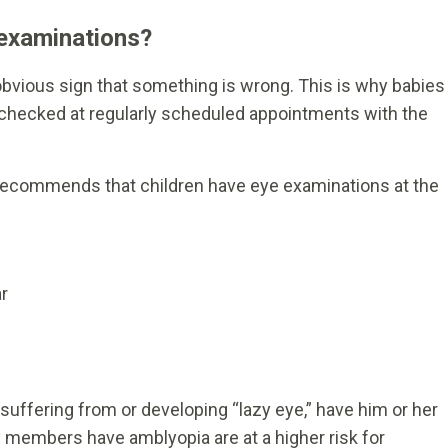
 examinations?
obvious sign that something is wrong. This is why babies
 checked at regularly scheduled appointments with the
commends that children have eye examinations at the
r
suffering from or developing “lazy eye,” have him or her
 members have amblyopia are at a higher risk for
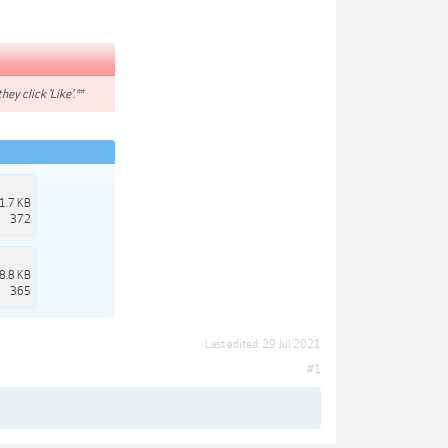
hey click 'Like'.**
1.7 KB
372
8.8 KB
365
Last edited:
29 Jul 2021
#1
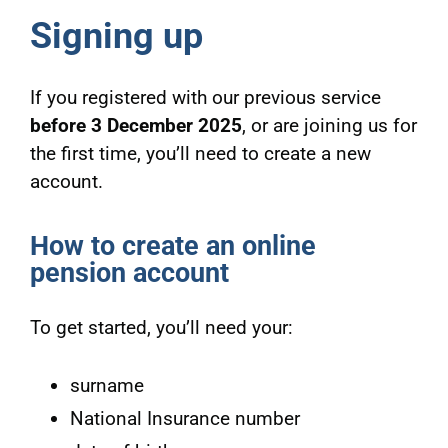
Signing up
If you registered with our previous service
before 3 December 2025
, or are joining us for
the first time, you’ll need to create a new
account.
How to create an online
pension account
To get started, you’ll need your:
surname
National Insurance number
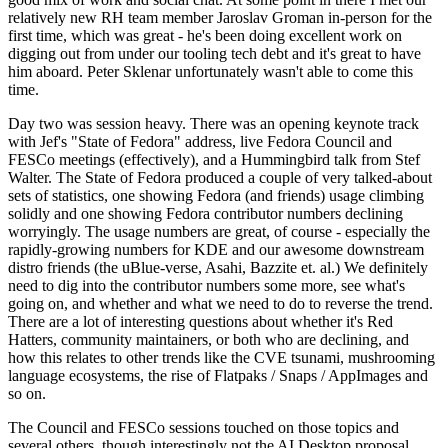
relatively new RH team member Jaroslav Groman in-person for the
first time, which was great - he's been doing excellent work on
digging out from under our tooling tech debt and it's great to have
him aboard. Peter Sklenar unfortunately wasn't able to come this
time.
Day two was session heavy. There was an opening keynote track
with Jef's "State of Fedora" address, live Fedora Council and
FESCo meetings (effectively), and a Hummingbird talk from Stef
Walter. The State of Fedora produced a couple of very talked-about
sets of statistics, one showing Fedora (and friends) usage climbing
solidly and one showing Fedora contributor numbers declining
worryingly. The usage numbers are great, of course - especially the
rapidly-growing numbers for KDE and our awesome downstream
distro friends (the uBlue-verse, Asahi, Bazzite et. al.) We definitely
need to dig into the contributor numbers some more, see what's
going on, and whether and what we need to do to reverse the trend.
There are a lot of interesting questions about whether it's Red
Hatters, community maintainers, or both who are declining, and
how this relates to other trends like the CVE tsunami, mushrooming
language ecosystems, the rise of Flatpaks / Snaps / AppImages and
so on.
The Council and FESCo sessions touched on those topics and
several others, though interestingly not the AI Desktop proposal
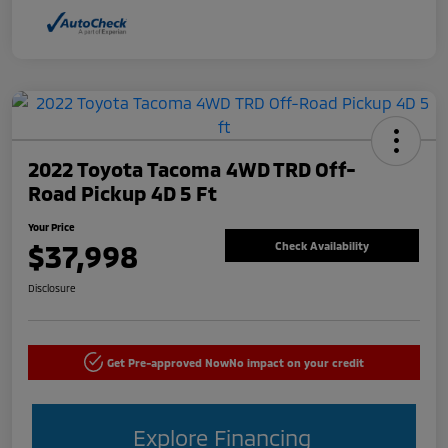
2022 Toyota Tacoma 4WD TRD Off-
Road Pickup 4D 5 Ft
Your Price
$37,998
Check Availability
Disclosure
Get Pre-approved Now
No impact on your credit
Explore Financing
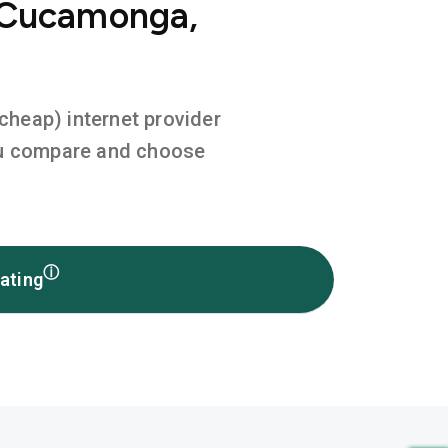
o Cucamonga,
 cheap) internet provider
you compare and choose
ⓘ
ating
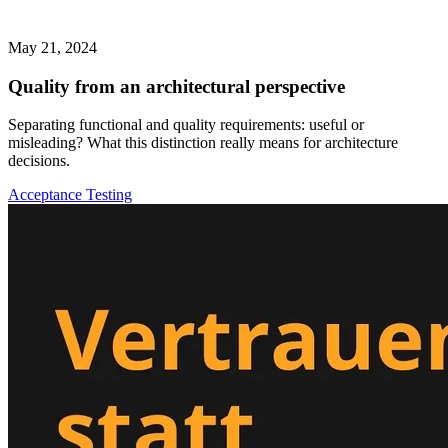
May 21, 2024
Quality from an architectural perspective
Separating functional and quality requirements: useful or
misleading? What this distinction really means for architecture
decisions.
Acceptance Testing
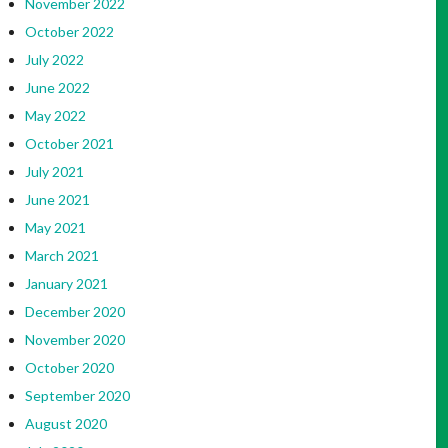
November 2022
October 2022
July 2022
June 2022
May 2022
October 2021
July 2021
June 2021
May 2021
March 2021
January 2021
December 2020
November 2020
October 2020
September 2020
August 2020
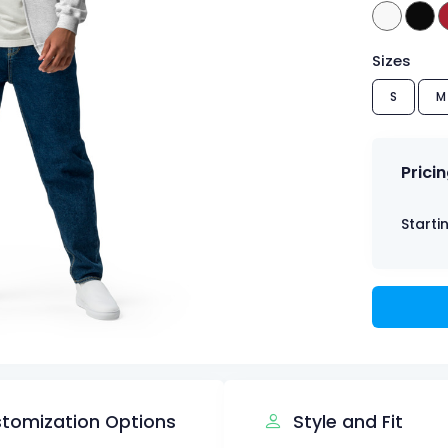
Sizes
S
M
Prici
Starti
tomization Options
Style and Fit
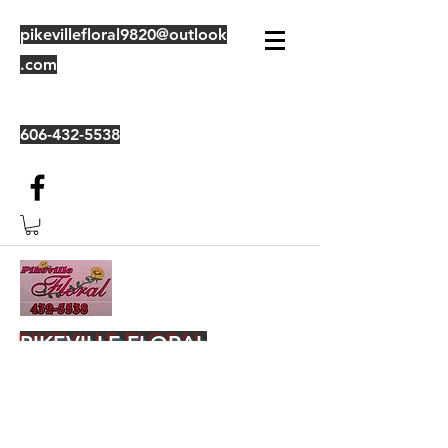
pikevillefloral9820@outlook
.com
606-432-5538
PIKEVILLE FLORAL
________
Word for word, give the entries back in full; the pictures do not belong in the copy.

 examinations?
obvious sign that something is wrong. This is why babies
 checked at regularly scheduled appointments with the
commends that children have eye examinations at the
r
suffering from or developing “lazy eye,” have him or her
 members have amblyopia are at a higher risk for
hey click 'Like'.**
1.7 KB
372
8.8 KB
365
Last edited:
29 Jul 2021
#1
Signing up
If you registered with our previous service
before 3 December 2025
, or are joining us for
the first time, you’ll need to create a new
account.
How to create an online
pension account
To get started, you’ll need your:
surname
National Insurance number
relatively new RH team member Jaroslav Groman in-person for the
first time, which was great - he's been doing excellent work on
digging out from under our tooling tech debt and it's great to have
him aboard. Peter Sklenar unfortunately wasn't able to come this
time.
Day two was session heavy. There was an opening keynote track
with Jef's "State of Fedora" address, live Fedora Council and
FESCo meetings (effectively), and a Hummingbird talk from Stef
Walter. The State of Fedora produced a couple of very talked-about
sets of statistics, one showing Fedora (and friends) usage climbing
solidly and one showing Fedora contributor numbers declining
worryingly. The usage numbers are great, of course - especially the
rapidly-growing numbers for KDE and our awesome downstream
distro friends (the uBlue-verse, Asahi, Bazzite et. al.) We definitely
need to dig into the contributor numbers some more, see what's
going on, and whether and what we need to do to reverse the trend.
There are a lot of interesting questions about whether it's Red
Hatters, community maintainers, or both who are declining, and
how this relates to other trends like the CVE tsunami, mushrooming
language ecosystems, the rise of Flatpaks / Snaps / AppImages and
so on.
The Council and FESCo sessions touched on those topics and
several others, though interestingly not the AI Desktop proposal
2022 Toyota Tacoma 4WD TRD Off-
Road Pickup 4D 5 Ft
Your Price
$37,998
Check Availability
Disclosure
Get Pre-approved Now
No impact on your credit
Explore Financing
o Cucamonga,
 cheap) internet provider
you compare and choose
ⓘ
ating
May 21, 2024
Quality from an architectural perspective
Separating functional and quality requirements: useful or
misleading? What this distinction really means for architecture
decisions.
Acceptance Testing
November 2022
October 2022
July 2022
June 2022
May 2022
October 2021
July 2021
June 2021
May 2021
March 2021
January 2021
December 2020
November 2020
October 2020
September 2020
August 2020
Sizes
S
M
Prici
Starti
tomization Options
Style and Fit
pikevillefloral9820@outlook
.com
606-432-5538
PIKEVILLE FLORAL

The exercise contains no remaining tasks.